(Collected data entries)
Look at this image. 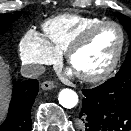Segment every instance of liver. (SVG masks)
Returning <instances> with one entry per match:
<instances>
[{"mask_svg": "<svg viewBox=\"0 0 131 131\" xmlns=\"http://www.w3.org/2000/svg\"><path fill=\"white\" fill-rule=\"evenodd\" d=\"M10 75L8 67L0 56V119L5 112L10 98L9 94Z\"/></svg>", "mask_w": 131, "mask_h": 131, "instance_id": "6515ba94", "label": "liver"}]
</instances>
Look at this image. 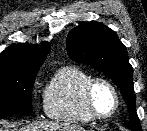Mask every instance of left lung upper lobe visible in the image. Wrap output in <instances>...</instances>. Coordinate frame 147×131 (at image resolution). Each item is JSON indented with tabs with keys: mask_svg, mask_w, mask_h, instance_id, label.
Wrapping results in <instances>:
<instances>
[{
	"mask_svg": "<svg viewBox=\"0 0 147 131\" xmlns=\"http://www.w3.org/2000/svg\"><path fill=\"white\" fill-rule=\"evenodd\" d=\"M67 53L73 60L102 71L120 87L129 111L127 127L142 131L135 110L133 68L116 33L100 22H84L69 33Z\"/></svg>",
	"mask_w": 147,
	"mask_h": 131,
	"instance_id": "left-lung-upper-lobe-1",
	"label": "left lung upper lobe"
}]
</instances>
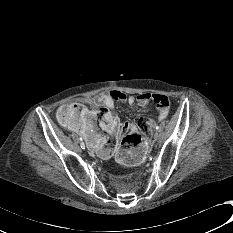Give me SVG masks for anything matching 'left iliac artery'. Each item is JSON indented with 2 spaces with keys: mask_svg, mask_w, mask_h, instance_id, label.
Masks as SVG:
<instances>
[{
  "mask_svg": "<svg viewBox=\"0 0 233 233\" xmlns=\"http://www.w3.org/2000/svg\"><path fill=\"white\" fill-rule=\"evenodd\" d=\"M159 128H160V127H159L158 125L155 126V129H156V130H159Z\"/></svg>",
  "mask_w": 233,
  "mask_h": 233,
  "instance_id": "44dca946",
  "label": "left iliac artery"
}]
</instances>
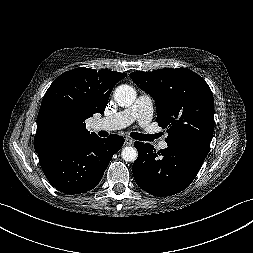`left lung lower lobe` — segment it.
<instances>
[{"mask_svg": "<svg viewBox=\"0 0 253 253\" xmlns=\"http://www.w3.org/2000/svg\"><path fill=\"white\" fill-rule=\"evenodd\" d=\"M138 158L132 171L137 185L155 196H170L184 190L195 178L210 145L188 143L156 152L151 144L134 143Z\"/></svg>", "mask_w": 253, "mask_h": 253, "instance_id": "obj_1", "label": "left lung lower lobe"}]
</instances>
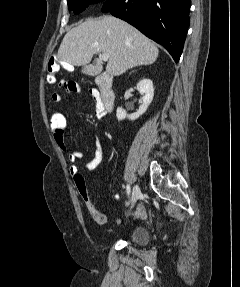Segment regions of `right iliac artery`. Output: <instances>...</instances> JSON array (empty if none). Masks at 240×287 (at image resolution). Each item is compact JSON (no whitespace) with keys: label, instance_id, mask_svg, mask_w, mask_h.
I'll use <instances>...</instances> for the list:
<instances>
[{"label":"right iliac artery","instance_id":"right-iliac-artery-1","mask_svg":"<svg viewBox=\"0 0 240 287\" xmlns=\"http://www.w3.org/2000/svg\"><path fill=\"white\" fill-rule=\"evenodd\" d=\"M130 192H131V188H130L129 185H127V187H126V193H127L128 196L130 195Z\"/></svg>","mask_w":240,"mask_h":287}]
</instances>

Work instructions: Take the line that contains "Segment regions of" as the first and the last line of the records as the end, and please quote those lines exactly, pictures omitted.

Result:
Segment regions of `right iliac artery`. Output: <instances>...</instances> JSON array (empty if none). Masks at 240×287 (at image resolution). Each item is compact JSON (no whitespace) with keys: label, instance_id, mask_svg, mask_w, mask_h.
I'll use <instances>...</instances> for the list:
<instances>
[{"label":"right iliac artery","instance_id":"right-iliac-artery-1","mask_svg":"<svg viewBox=\"0 0 240 287\" xmlns=\"http://www.w3.org/2000/svg\"><path fill=\"white\" fill-rule=\"evenodd\" d=\"M130 192H131V188H130L129 185H127V187H126V193H127L128 196L130 195Z\"/></svg>","mask_w":240,"mask_h":287}]
</instances>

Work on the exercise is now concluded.